Ear protection was available for all concertgoers at the Roseland Ballroom. You could pick up your pair at the security checkpoint, the merchandise table, the bar. The plugs were soft and pulp-like, not to mention quite slippery. I was not the only person who nearly lost one of the plugs in my ear canal. They stayed wrapped in cellophane through the opening act, the Lilys, who weaved through material old and new, indebted to MBV-ish shoegaze and Kinks-style pop, respectively. I kept the earplugs in my shirt pocket until Colm O'Ciosoig stepped up to his drum set and tested the bass drum pedal. They then went immediately in my ears.
My Bloody Valentine live is nothing more than a fantastic spectacle of light and sound. Opener "I Only Said," from their undeniable masterpiece,
Loveless, charged forth with the fuzzed-out dueling guitar explosions of Kevin Shields and Belinda Butcher and the pulsing thump of O' Ciosoig's bass pedal. Though it was the synchronized strobe lights that made me reconsider the meaning of shoegaze; a few songs had passed before I felt fully comfortable staring straight at the stage. Shields led the band into a false start or two, though most of the show was a perfected stream of shimmering guitar noise, vocals buried deep in the mix. What MBV perfected in the studio, they honed on stage. The guitars were as complex as they were loud, with low-end hums matching the screeches of feedback. Of course, I tried to adjust my reception of the performance between the aural comfort and discomfort supplied by the earplugs and the band.

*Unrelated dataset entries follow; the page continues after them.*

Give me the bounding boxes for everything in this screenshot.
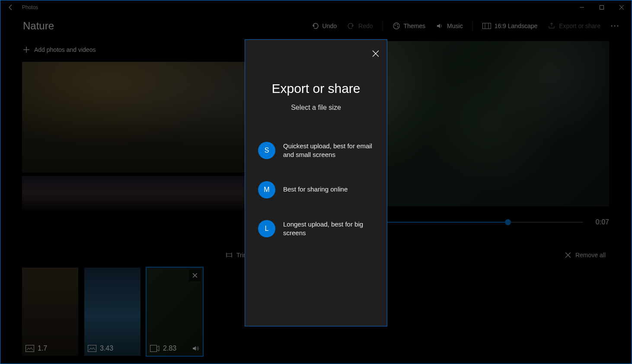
svg-rect-16 [88, 345, 96, 352]
redo-icon [347, 22, 355, 30]
export-option-large[interactable]: L Longest upload, best for big screens [258, 220, 374, 238]
photo-icon [26, 345, 34, 352]
clip-duration: 1.7 [38, 345, 47, 352]
svg-point-3 [394, 25, 395, 26]
svg-point-4 [396, 24, 397, 25]
option-text: Longest upload, best for big screens [283, 220, 374, 238]
export-dialog: Export or share Select a file size S Qui… [245, 39, 387, 326]
speaker-icon [192, 345, 199, 352]
minimize-button[interactable] [572, 0, 592, 14]
storyboard-clips: 1.7 3.43 2.83 [22, 268, 203, 356]
export-option-small[interactable]: S Quickest upload, best for email and sm… [258, 142, 374, 160]
dialog-subtitle: Select a file size [245, 104, 387, 112]
timeline-playhead[interactable] [505, 219, 511, 225]
dialog-close-button[interactable] [369, 47, 383, 61]
export-label: Export or share [559, 22, 600, 29]
svg-point-10 [614, 26, 616, 27]
dialog-title: Export or share [245, 81, 387, 96]
separator [383, 20, 383, 32]
separator [472, 20, 473, 32]
svg-point-11 [617, 26, 619, 27]
themes-label: Themes [404, 22, 426, 29]
add-label: Add photos and videos [34, 46, 96, 53]
svg-rect-6 [482, 23, 491, 29]
trim-icon [225, 251, 233, 259]
app-window: Photos Nature Undo Redo [0, 0, 632, 364]
clip-remove-button[interactable] [189, 269, 201, 281]
redo-button[interactable]: Redo [343, 17, 377, 35]
project-title[interactable]: Nature [23, 20, 54, 32]
remove-label: Remove all [575, 252, 606, 259]
header-toolbar: Nature Undo Redo Themes Music 16: [0, 14, 632, 38]
undo-button[interactable]: Undo [307, 17, 341, 35]
app-name: Photos [22, 4, 38, 10]
option-text: Best for sharing online [283, 185, 348, 194]
share-icon [548, 22, 555, 30]
undo-icon [311, 22, 319, 30]
remove-all-button[interactable]: Remove all [565, 252, 606, 259]
clip-item[interactable]: 1.7 [22, 268, 78, 356]
aspect-label: 16:9 Landscape [495, 22, 538, 29]
size-badge-m: M [258, 181, 275, 198]
svg-rect-1 [600, 6, 604, 10]
aspect-icon [482, 23, 491, 29]
palette-icon [393, 22, 400, 30]
svg-rect-15 [26, 345, 34, 352]
redo-label: Redo [358, 22, 373, 29]
plus-icon [23, 46, 30, 53]
clip-duration: 3.43 [100, 345, 113, 352]
clip-item-selected[interactable]: 2.83 [147, 268, 203, 356]
svg-rect-12 [227, 254, 232, 256]
photo-icon [88, 345, 96, 352]
close-icon [565, 252, 571, 258]
svg-point-2 [393, 23, 399, 29]
speaker-icon [436, 22, 444, 30]
music-button[interactable]: Music [431, 17, 467, 35]
themes-button[interactable]: Themes [388, 17, 430, 35]
titlebar: Photos [0, 0, 632, 14]
window-controls [572, 0, 632, 14]
clip-duration: 2.83 [163, 345, 176, 352]
svg-point-5 [397, 26, 398, 27]
ellipsis-icon [611, 25, 619, 27]
music-label: Music [447, 22, 463, 29]
maximize-button[interactable] [592, 0, 612, 14]
aspect-button[interactable]: 16:9 Landscape [478, 17, 542, 35]
back-button[interactable] [4, 0, 18, 14]
undo-label: Undo [322, 22, 337, 29]
svg-rect-17 [150, 345, 157, 352]
size-badge-l: L [258, 220, 275, 237]
option-text: Quickest upload, best for email and smal… [283, 142, 374, 160]
more-button[interactable] [606, 17, 623, 35]
timeline-time: 0:07 [596, 218, 609, 226]
size-badge-s: S [258, 142, 275, 159]
export-option-medium[interactable]: M Best for sharing online [258, 181, 374, 198]
video-icon [150, 345, 160, 352]
svg-point-9 [611, 26, 613, 27]
window-close-button[interactable] [612, 0, 632, 14]
export-button[interactable]: Export or share [543, 17, 605, 35]
clip-item[interactable]: 3.43 [84, 268, 140, 356]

John suggested I keep in only the plug in my right ear to mix the treble-muted filter of the earplug with the raw feedback coming from the speakers. I then tried switching the earplug to the left ear. As we were standing on the right side of the stage below the speaker column, only a split second was needed to deem this a very bad idea. I settled on keeping the spongy blue cylinders docked in my ear cavity, with the occasional removal from my left ear to better hear the vocals and guitar squeals.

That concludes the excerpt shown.